Eso era cuando la eternidad nos hizo niños y la ciudad soñaba. Los coches de caballo rumiaban las horas junto a la rosaleda y un aire cadencioso menudeaba entre palmeras. Gozoso el tirachinas afanaba los dátiles y nos saciaba el buche cuando no había manera de "estiricar la perra chica" en el puesto Manué. El cartucho de pipas, los mortuños, avellanas, gamboas, los chochos y garbanzos tostaos regentaban el reino de las chucherías.

En otra esquina de la plaza se aderezaban papas fritas, mientras, la Rubia trajinaba entre la clientela con su lujoso delantal y guardaba distancias con otras freidurías. Su marca el paquetito fue una salutación de meritorio paladar, como lo eran las palomitas del bueno de Ramón López en el quiosco medianero entre la Fuente Magna y la taberna de doña Rosa, punto de reunión de insig-mollateros y mojarras de aquella vieja Onuba.

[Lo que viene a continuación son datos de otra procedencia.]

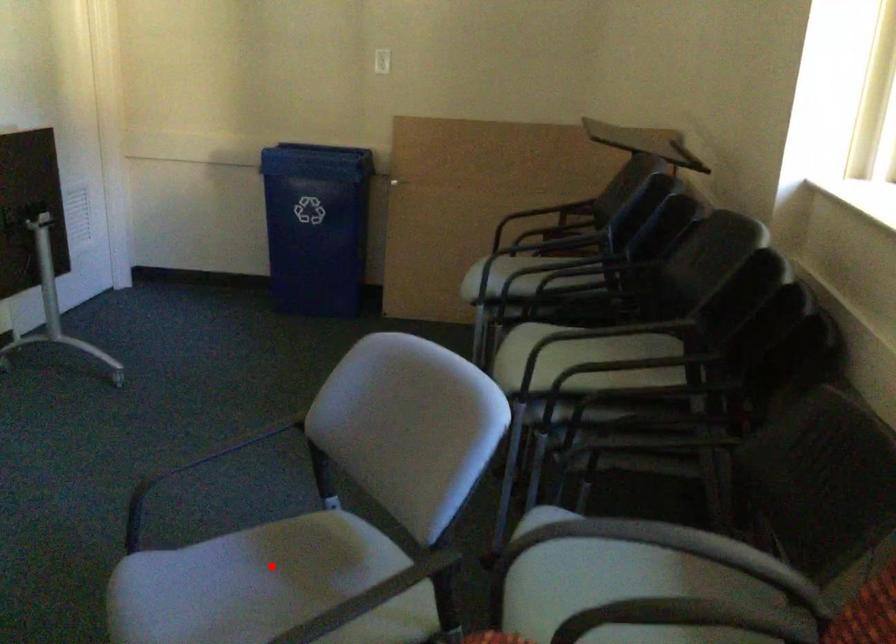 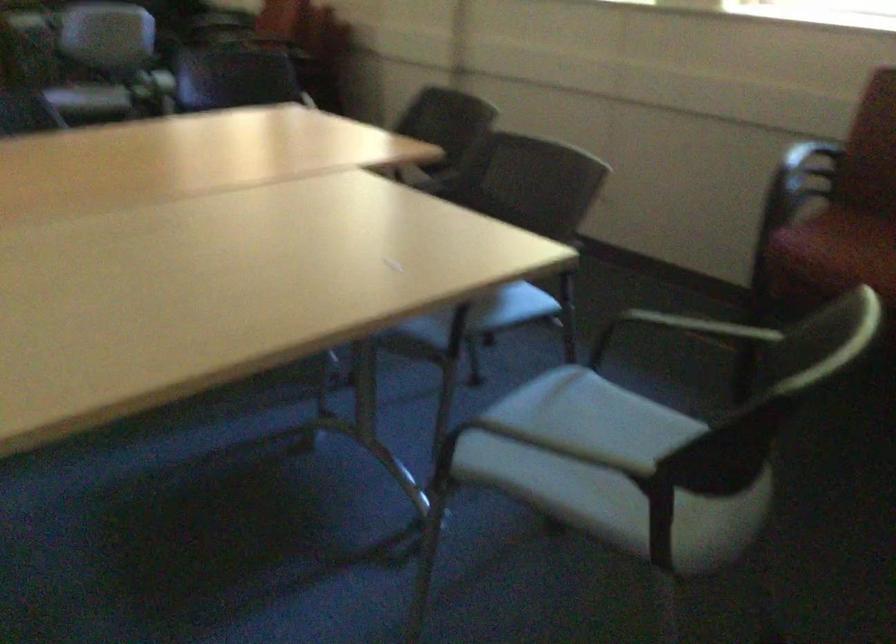 Question: I am providing you with two images of the same scene from different viewpoints. A red point is marked on the first image. At the location where the point appears in image 1, is it still visible in image 2?

Choices:
 (A) Yes
 (B) No

Answer: (B) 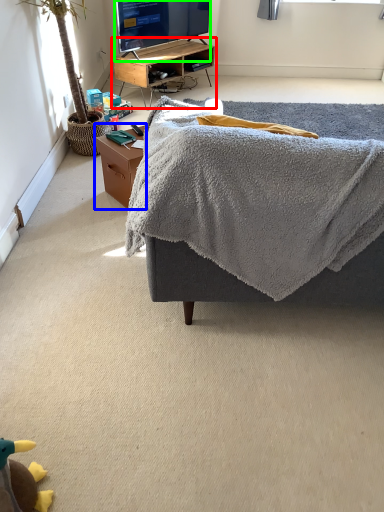 Question: Based on their relative distances, which object is nearer to desk (highlighted by a red box)? Choose from table (highlighted by a blue box) and television (highlighted by a green box).

Choices:
 (A) table
 (B) television

Answer: (B) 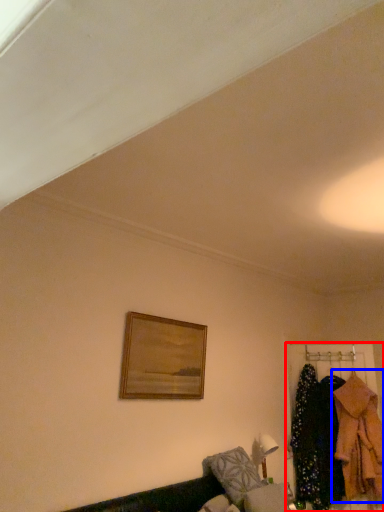 Question: Which object is closer to the camera taking this photo, closet (highlighted by a red box) or clothing (highlighted by a blue box)?

Choices:
 (A) closet
 (B) clothing

Answer: (B) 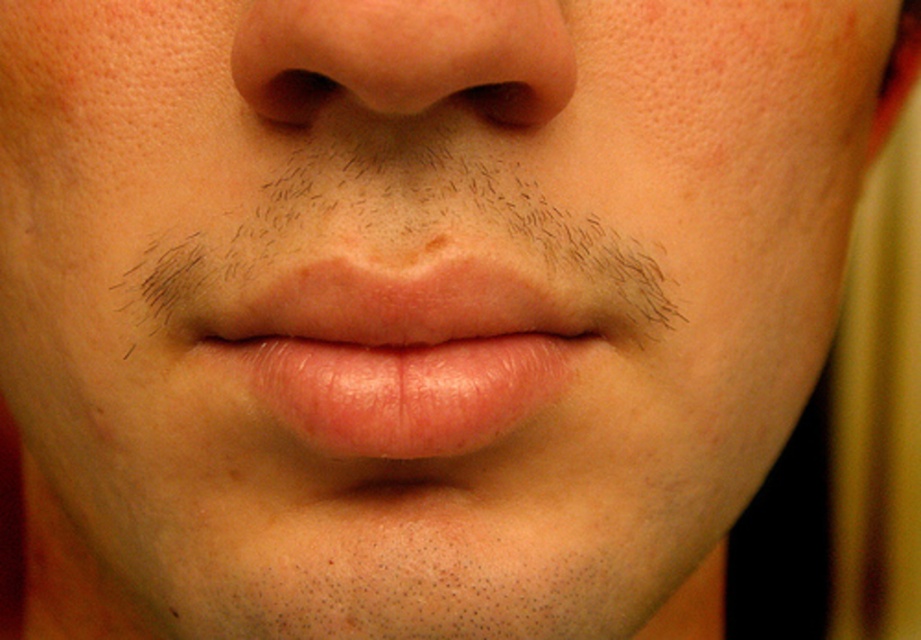 Who is lower down, smooth skin nose at center or black matte eye at upper center?

black matte eye at upper center

Locate an element on the screen. The image size is (921, 640). smooth skin nose at center is located at coordinates (404, 58).

Is brown hair at center thinner than pink smooth lips at center?

Incorrect, brown hair at center's width is not less than pink smooth lips at center's.

Which is more to the right, brown hair at center or pink smooth lips at center?

pink smooth lips at center

Between point (389, 244) and point (444, 298), which one is positioned behind?

The point (389, 244) is more distant.

Identify the location of brown hair at center. click(x=397, y=253).

Does brown hair at center appear on the right side of black matte eye at upper center?

No, brown hair at center is not to the right of black matte eye at upper center.

Consider the image. Can you confirm if brown hair at center is wider than black matte eye at upper center?

Correct, the width of brown hair at center exceeds that of black matte eye at upper center.

Is point (212, 260) less distant than point (475, 84)?

No, (212, 260) is further to viewer.

You are a GUI agent. You are given a task and a screenshot of the screen. Output one action in this format:
    pyautogui.click(x=<x>, y=<y>)
    Task: Click on the brown hair at center
    
    Given the screenshot: What is the action you would take?
    pyautogui.click(x=397, y=253) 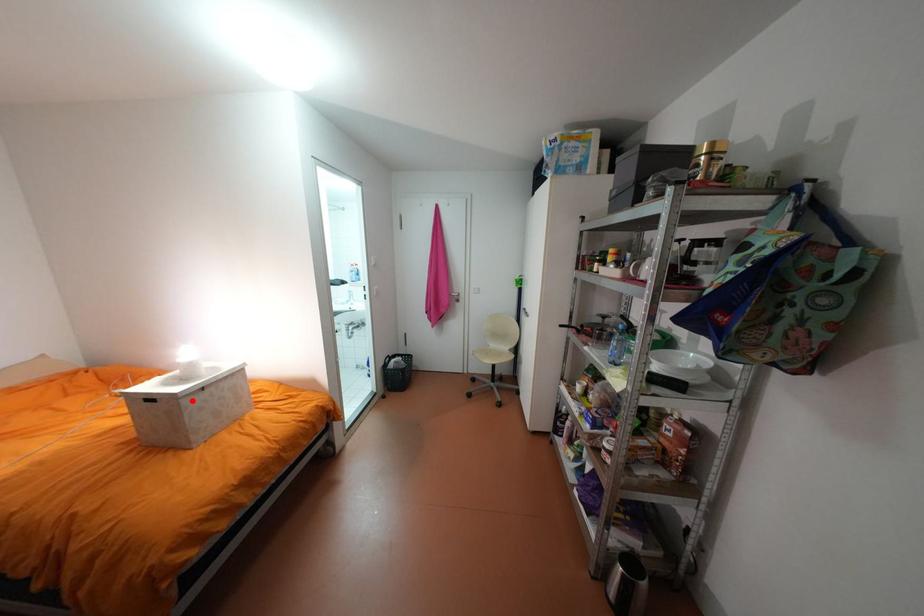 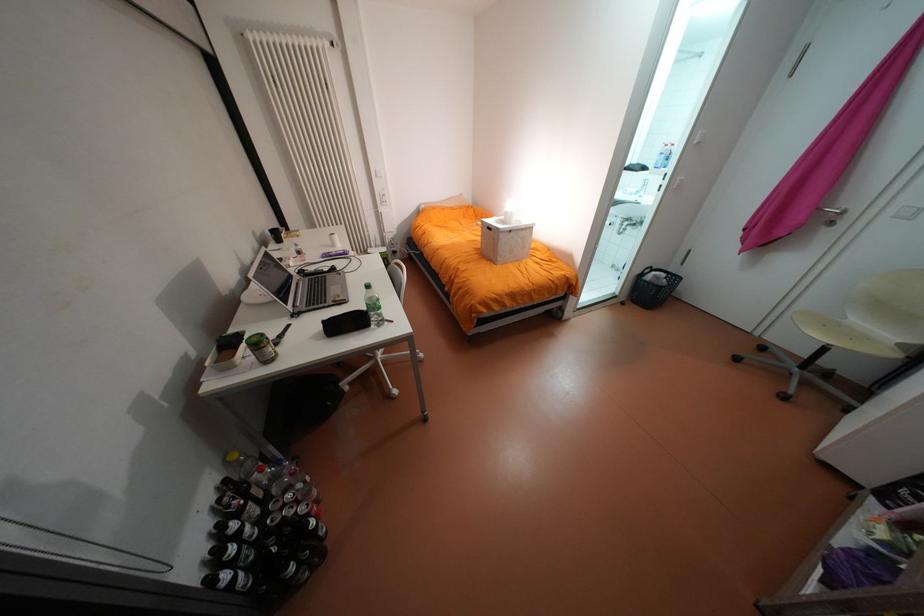 The point at the highlighted location is marked in the first image. Where is the corresponding point in the second image?

(509, 233) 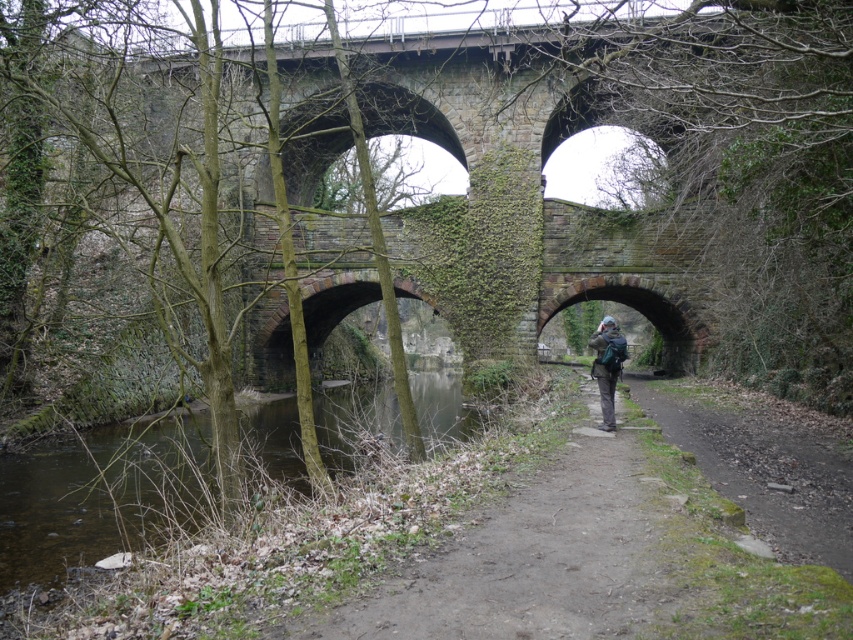 Which is behind, point (830, 458) or point (612, 376)?

The point (612, 376) is behind.

Who is positioned more to the right, brown dirt path at lower right or green backpack at center?

Positioned to the right is green backpack at center.

Does point (750, 432) come behind point (618, 360)?

Yes, it is.

Image resolution: width=853 pixels, height=640 pixels. What are the coordinates of `brown dirt path at lower right` in the screenshot? It's located at (763, 461).

Is dirt path at center closer to camera compared to brown dirt path at lower right?

Yes, dirt path at center is in front of brown dirt path at lower right.

Who is more distant from viewer, (x=572, y=592) or (x=758, y=497)?

Positioned behind is point (x=758, y=497).

Locate an element on the screen. This screenshot has width=853, height=640. dirt path at center is located at coordinates (538, 556).

Does point (662, 573) lie behind point (608, 360)?

No, it is not.

Which is behind, point (457, 545) or point (595, 371)?

Positioned behind is point (595, 371).

Is point (430, 564) more distant than point (613, 328)?

No.

I want to click on dirt path at center, so click(538, 556). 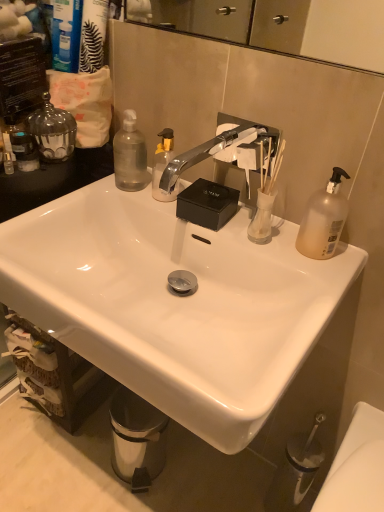 Question: Is transparent plastic bottle at upper left, the 2th bottle in the right-to-left sequence, located within translucent plastic soap dispenser at left, the second toiletry in the right-to-left sequence?

Choices:
 (A) no
 (B) yes

Answer: (A)

Question: From the image's perspective, is translucent plastic soap dispenser at left, the first toiletry when ordered from left to right, above transparent plastic bottle at upper left, the 2th bottle in the right-to-left sequence?

Choices:
 (A) yes
 (B) no

Answer: (B)

Question: Does translucent plastic soap dispenser at left, the second toiletry in the right-to-left sequence, have a larger size compared to transparent plastic bottle at upper left, the 2th bottle in the right-to-left sequence?

Choices:
 (A) yes
 (B) no

Answer: (B)

Question: Can you confirm if translucent plastic soap dispenser at left, the first toiletry when ordered from left to right, is thinner than transparent plastic bottle at upper left, the 2th bottle in the right-to-left sequence?

Choices:
 (A) no
 (B) yes

Answer: (B)

Question: Is translucent plastic soap dispenser at left, the second toiletry in the right-to-left sequence, closer to the viewer compared to transparent plastic bottle at upper left, which is the first bottle from left to right?

Choices:
 (A) yes
 (B) no

Answer: (A)

Question: From a real-world perspective, is chrome metallic faucet at center positioned above or below stainless steel trash can at lower left?

Choices:
 (A) below
 (B) above

Answer: (B)

Question: In terms of height, does chrome metallic faucet at center look taller or shorter compared to stainless steel trash can at lower left?

Choices:
 (A) tall
 (B) short

Answer: (B)

Question: Is chrome metallic faucet at center inside or outside of stainless steel trash can at lower left?

Choices:
 (A) inside
 (B) outside

Answer: (B)

Question: Is point (235, 137) positioned closer to the camera than point (148, 463)?

Choices:
 (A) closer
 (B) farther

Answer: (A)

Question: From a real-world perspective, relative to translucent plastic soap dispenser at left, the second toiletry in the right-to-left sequence, is stainless steel trash can at lower left vertically above or below?

Choices:
 (A) above
 (B) below

Answer: (B)

Question: Considering the positions of stainless steel trash can at lower left and translucent plastic soap dispenser at left, the second toiletry in the right-to-left sequence, in the image, is stainless steel trash can at lower left bigger or smaller than translucent plastic soap dispenser at left, the second toiletry in the right-to-left sequence,?

Choices:
 (A) big
 (B) small

Answer: (A)

Question: Considering their positions, is stainless steel trash can at lower left located in front of or behind translucent plastic soap dispenser at left, the first toiletry when ordered from left to right?

Choices:
 (A) behind
 (B) front

Answer: (A)

Question: Is stainless steel trash can at lower left inside or outside of translucent plastic soap dispenser at left, the first toiletry when ordered from left to right?

Choices:
 (A) inside
 (B) outside

Answer: (B)

Question: From a real-world perspective, relative to stainless steel trash can at lower left, is translucent plastic pump bottle at right, which is counted as the first bottle, starting from the front, vertically above or below?

Choices:
 (A) below
 (B) above

Answer: (B)

Question: Is translucent plastic pump bottle at right, which is the first bottle in right-to-left order, in front of or behind stainless steel trash can at lower left in the image?

Choices:
 (A) front
 (B) behind

Answer: (A) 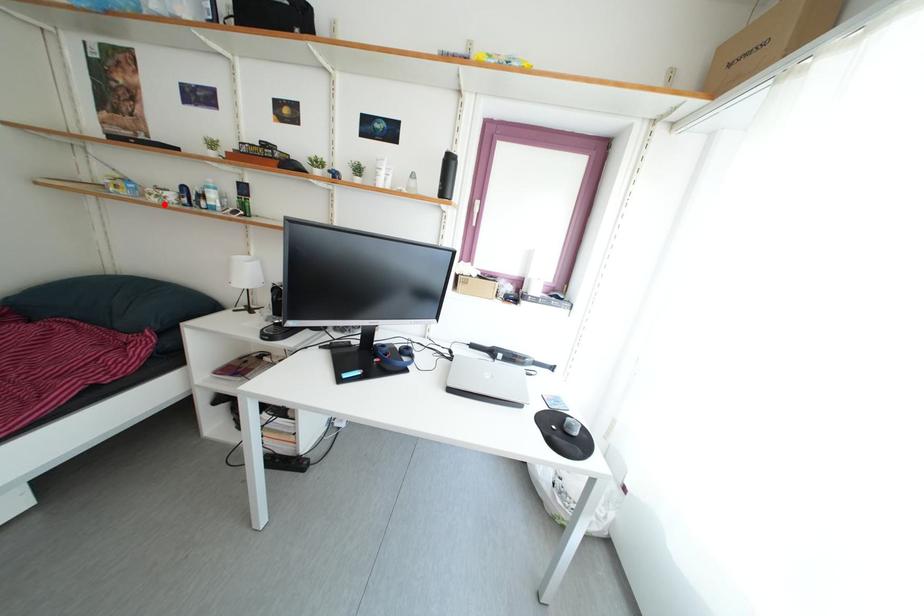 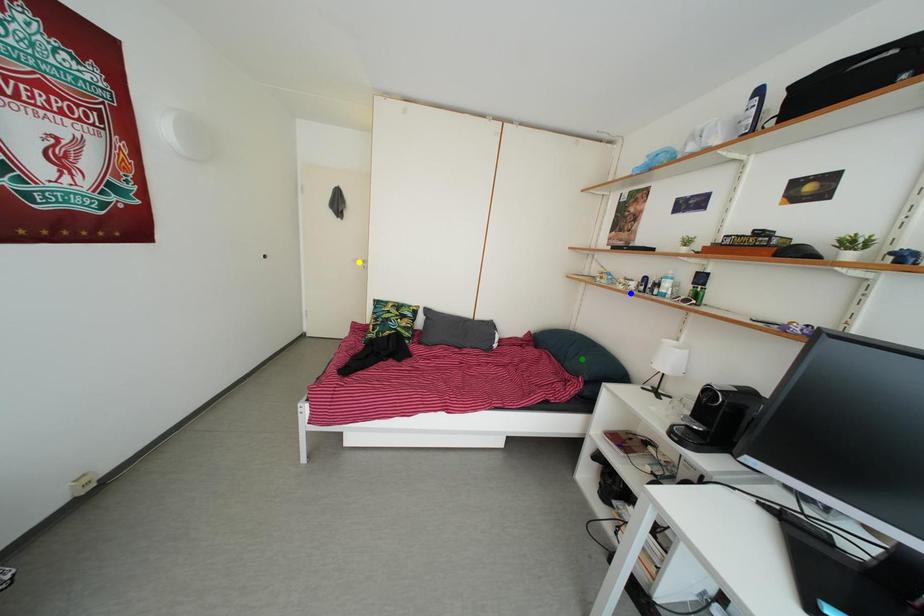 Question: I am providing you with two images of the same scene from different viewpoints. A red point is marked on the first image. You are given multiple points on the second image. In image 2, which mark is for the same physical point as the one in image 1?

Choices:
 (A) blue point
 (B) green point
 (C) yellow point

Answer: (A) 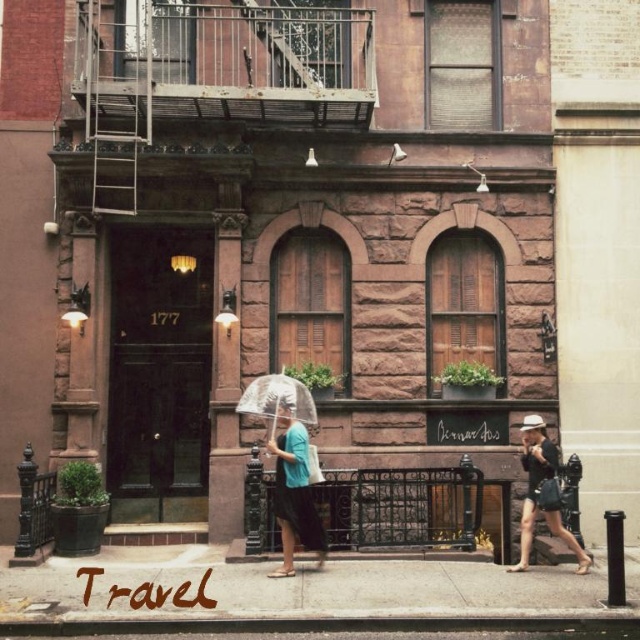 Question: Which point appears farthest from the camera in this image?

Choices:
 (A) (202, 572)
 (B) (321, 522)
 (C) (284, 412)

Answer: (A)

Question: Which of the following is the closest to the observer?

Choices:
 (A) (545, 460)
 (B) (289, 612)
 (C) (273, 452)

Answer: (B)

Question: Can you confirm if matte blue shirt at center is wider than transparent plastic umbrella at center?

Choices:
 (A) no
 (B) yes

Answer: (A)

Question: Is smooth concrete pavement at center to the right of transparent plastic umbrella at center from the viewer's perspective?

Choices:
 (A) yes
 (B) no

Answer: (B)

Question: Which point is closer to the camera taking this photo?

Choices:
 (A) tap(252, 388)
 (B) tap(544, 440)

Answer: (A)

Question: Is smooth concrete pavement at center to the left of transparent plastic umbrella at center from the viewer's perspective?

Choices:
 (A) yes
 (B) no

Answer: (A) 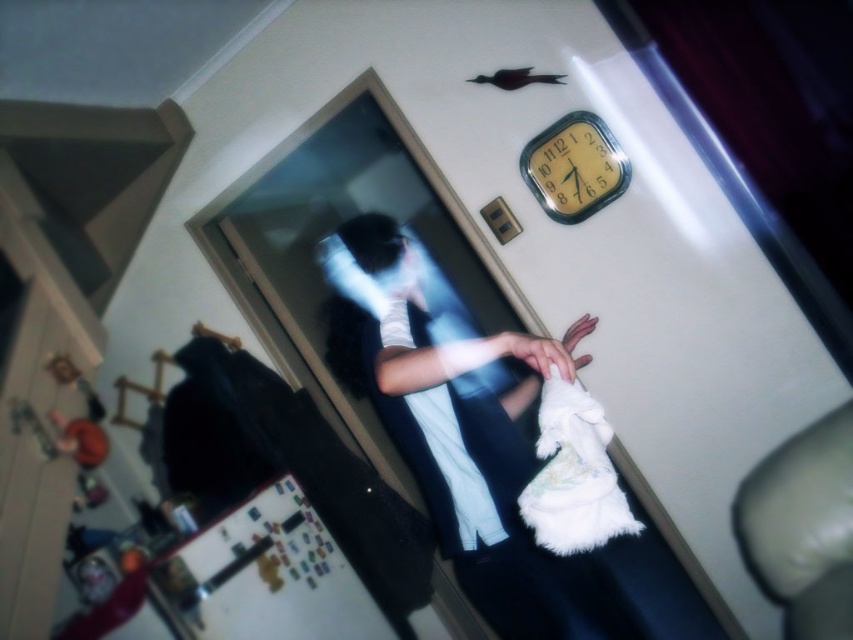 Question: Which of the following is the farthest from the observer?

Choices:
 (A) yellow matte clock at upper center
 (B) white fluffy towel at center

Answer: (A)

Question: Does white fluffy towel at center come in front of yellow matte clock at upper center?

Choices:
 (A) no
 (B) yes

Answer: (B)

Question: Does white fluffy towel at center have a smaller size compared to yellow matte clock at upper center?

Choices:
 (A) no
 (B) yes

Answer: (A)

Question: Can you confirm if white fluffy towel at center is positioned to the left of yellow matte clock at upper center?

Choices:
 (A) no
 (B) yes

Answer: (B) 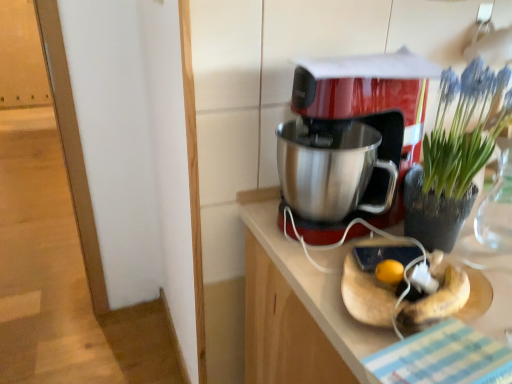 Image resolution: width=512 pixels, height=384 pixels. Identify the location of free spot above stainless steel countertop at center (from a real-world perspective). (383, 279). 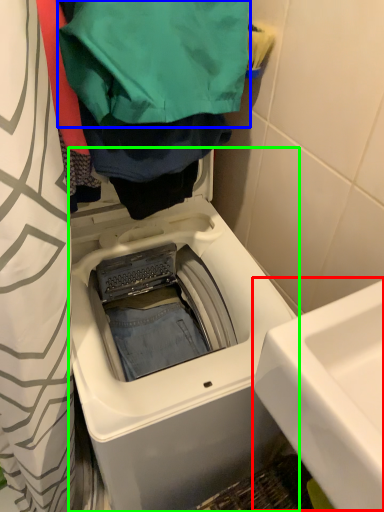 Question: Which object is the closest to the sink (highlighted by a red box)? Choose among these: clothing (highlighted by a blue box) or washing machine (highlighted by a green box).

En el centro, divisando a babor y estribor su corazón urbano, el Templete. Cita para melómanos del Palacio los Pitos, convocaba a un público curioso en la doble función de embeber la batuta del maestro Sarabia y aliviar las vejigas en sus mingitorios. Hecho muy apreciado por la chiquillería y temido por las sufridas vigilantas. Frente a él, la casita del guarda que aún se conserva y en la que el Colorao erigía su autoridad, tras una banda de cuero con escudo de latón municipal y un soberbio vergajo, amansador de imaginarias travesuras. Discretamente aparecían las escaleras del doctor Caracol, guarida de la panda en donde coincidan policías y ladrones, los cromos, lapiceros y gomas de borrar (Milán) de Guillermo Martín con la tintorería Larios, la reja de la Renfe y, al oeste, la consulta dental de Cumbreño, los trajes del maestro Rodés y la estrecha escalera que conducía hasta Benito Cárdenas, dermatólogo.

Casi todo es historia en las caballerizas del palacio y de una larga saga de Medinasidonias, luego reconvertida en suntuosos habitáculos del desaparecido Hotel París, cuyas sombras contempla el pétreo caserón del Banco de España, donde nacieron Paino y Bernardi y los sillares agustinos de Santa María de Gracia con su altiva espadaña. Ya no revolotean los sueños en aquellas pandorgas de caña y papel de manila. Ahora todo es sofisticado y tecnológico. Murieron las farolas de dos brazos con rostros de inocencia perdida. Los coches de caballos, los tritones y el cine de verano son recortes en sepia. Ni los barquillos ruedan entre los cucuruchos de canela, ni las cestas de mimbre encofran pirulines de fresa o de limón. Se ha mustiado el ayer de la memoria.

Hubo otra Huelva, sí, con redes en sus calles, hornacinas, veladores de mármol y biznagas. Del alma azul que la pandorga añora nada queda. La infancia es un espectro del iPad.